What to do
Below are records that hold pictures; write out only the lines from their start through the line with "The White House (2026a): President", exactly, and drop the pictures.

Dataset excerpts
[Start of section]
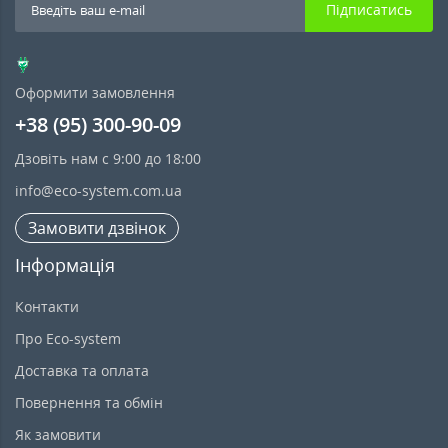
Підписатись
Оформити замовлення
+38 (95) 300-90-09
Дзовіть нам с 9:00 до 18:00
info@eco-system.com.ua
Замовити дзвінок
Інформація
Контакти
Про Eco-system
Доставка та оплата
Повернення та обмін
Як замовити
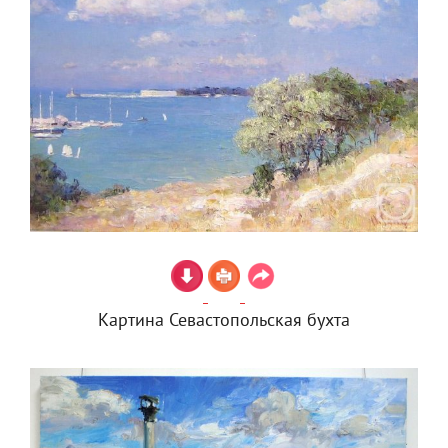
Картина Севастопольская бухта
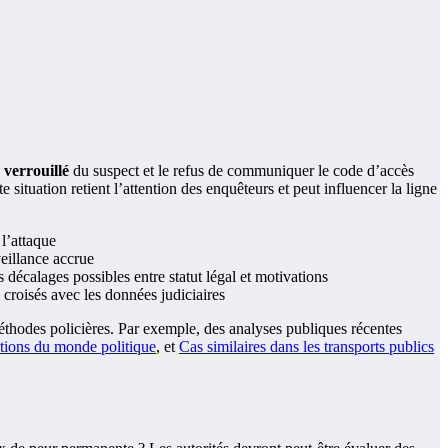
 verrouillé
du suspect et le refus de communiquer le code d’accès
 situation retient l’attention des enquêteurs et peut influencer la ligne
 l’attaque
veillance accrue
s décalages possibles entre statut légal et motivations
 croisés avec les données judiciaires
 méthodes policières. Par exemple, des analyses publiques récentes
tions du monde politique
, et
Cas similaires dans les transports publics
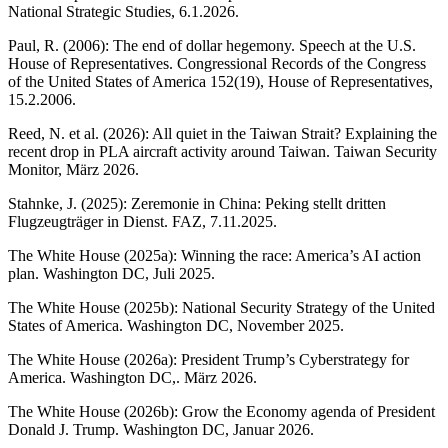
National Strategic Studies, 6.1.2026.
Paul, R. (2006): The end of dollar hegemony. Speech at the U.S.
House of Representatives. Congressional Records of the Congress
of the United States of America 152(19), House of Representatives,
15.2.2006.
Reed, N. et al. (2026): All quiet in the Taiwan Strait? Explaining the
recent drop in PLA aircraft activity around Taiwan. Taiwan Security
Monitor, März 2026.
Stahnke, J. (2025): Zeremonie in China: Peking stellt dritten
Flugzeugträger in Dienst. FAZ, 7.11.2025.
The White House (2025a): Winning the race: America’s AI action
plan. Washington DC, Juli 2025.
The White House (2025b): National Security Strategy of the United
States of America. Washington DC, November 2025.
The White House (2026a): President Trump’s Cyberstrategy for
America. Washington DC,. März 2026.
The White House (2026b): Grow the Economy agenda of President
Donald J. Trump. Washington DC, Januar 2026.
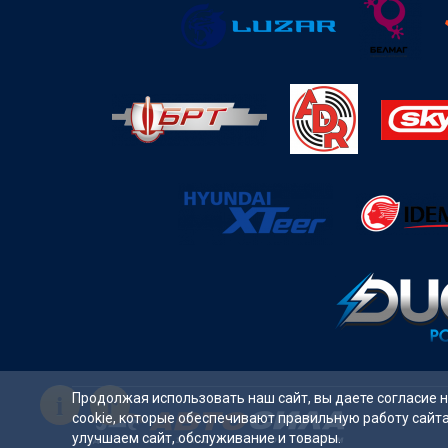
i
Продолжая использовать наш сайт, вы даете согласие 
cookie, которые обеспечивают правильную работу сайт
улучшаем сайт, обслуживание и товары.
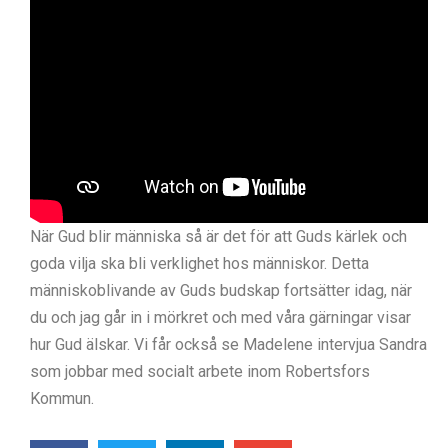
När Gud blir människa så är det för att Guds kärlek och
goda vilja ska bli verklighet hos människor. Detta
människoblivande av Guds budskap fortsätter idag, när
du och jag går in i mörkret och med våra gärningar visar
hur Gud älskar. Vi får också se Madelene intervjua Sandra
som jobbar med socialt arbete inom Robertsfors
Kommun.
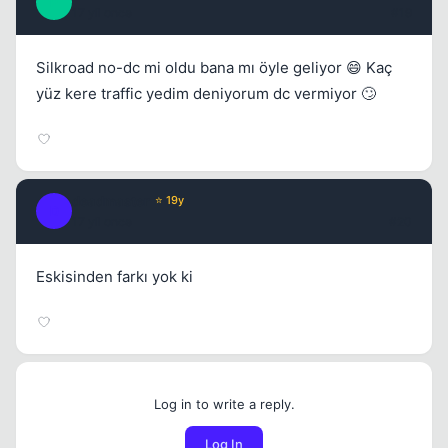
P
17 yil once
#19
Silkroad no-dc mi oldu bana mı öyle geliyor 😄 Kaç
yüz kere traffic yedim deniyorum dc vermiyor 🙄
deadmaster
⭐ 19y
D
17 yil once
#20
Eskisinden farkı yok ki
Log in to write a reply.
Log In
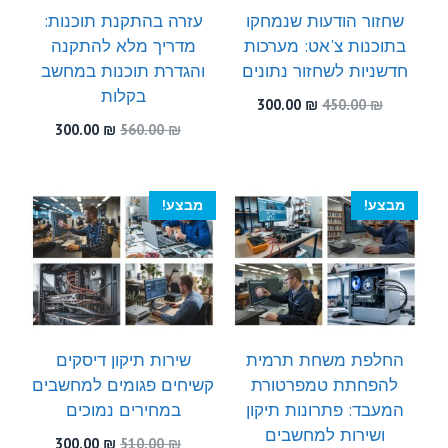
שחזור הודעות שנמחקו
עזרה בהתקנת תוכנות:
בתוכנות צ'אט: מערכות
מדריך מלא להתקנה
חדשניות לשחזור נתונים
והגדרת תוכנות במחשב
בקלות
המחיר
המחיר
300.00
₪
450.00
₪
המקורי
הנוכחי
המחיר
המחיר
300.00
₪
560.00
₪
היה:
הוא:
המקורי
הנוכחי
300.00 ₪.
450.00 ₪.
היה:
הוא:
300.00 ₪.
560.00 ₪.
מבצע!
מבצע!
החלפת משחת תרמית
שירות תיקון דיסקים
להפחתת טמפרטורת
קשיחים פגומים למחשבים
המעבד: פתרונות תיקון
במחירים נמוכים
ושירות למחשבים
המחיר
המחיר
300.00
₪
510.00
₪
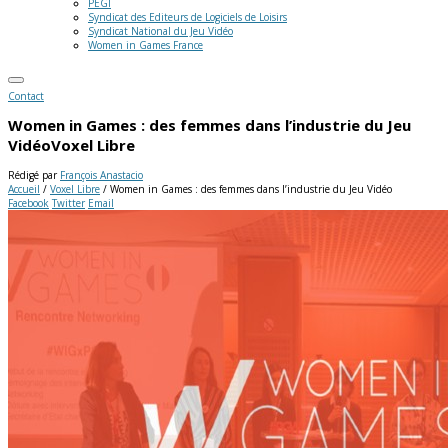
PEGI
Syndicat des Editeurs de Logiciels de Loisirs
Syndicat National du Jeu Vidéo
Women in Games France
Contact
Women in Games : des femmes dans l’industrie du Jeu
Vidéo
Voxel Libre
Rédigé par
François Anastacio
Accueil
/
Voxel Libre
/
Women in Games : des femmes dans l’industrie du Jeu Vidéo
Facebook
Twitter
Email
[End of section]
Response
Підписатись
Оформити замовлення
+38 (95) 300-90-09
Дзовіть нам с 9:00 до 18:00
info@eco-system.com.ua
Замовити дзвінок
Інформація
Контакти
Про Eco-system
Доставка та оплата
Повернення та обмін
Як замовити
Картина Севастопольская бухта
 verrouillé
du suspect et le refus de communiquer le code d’accès
 situation retient l’attention des enquêteurs et peut influencer la ligne
 l’attaque
veillance accrue
s décalages possibles entre statut légal et motivations
 croisés avec les données judiciaires
 méthodes policières. Par exemple, des analyses publiques récentes
tions du monde politique
, et
Cas similaires dans les transports publics
National Strategic Studies, 6.1.2026.
Paul, R. (2006): The end of dollar hegemony. Speech at the U.S.
House of Representatives. Congressional Records of the Congress
of the United States of America 152(19), House of Representatives,
15.2.2006.
Reed, N. et al. (2026): All quiet in the Taiwan Strait? Explaining the
recent drop in PLA aircraft activity around Taiwan. Taiwan Security
Monitor, März 2026.
Stahnke, J. (2025): Zeremonie in China: Peking stellt dritten
Flugzeugträger in Dienst. FAZ, 7.11.2025.
The White House (2025a): Winning the race: America’s AI action
plan. Washington DC, Juli 2025.
The White House (2025b): National Security Strategy of the United
States of America. Washington DC, November 2025.
The White House (2026a): President Trump’s Cyberstrategy for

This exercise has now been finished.